RECORDED DATA —
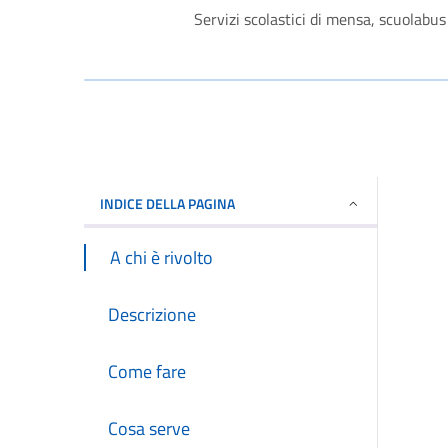
Servizi scolastici di mensa, scuolabus 
INDICE DELLA PAGINA
A chi è rivolto
Descrizione
Come fare
Cosa serve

INSTRUCTIONS TO FOLLOW — Output every entry exactly, leaving out pictures.

RESULT —
Servizi scolastici di mensa, scuolabus 
INDICE DELLA PAGINA
A chi è rivolto
Descrizione
Come fare
Cosa serve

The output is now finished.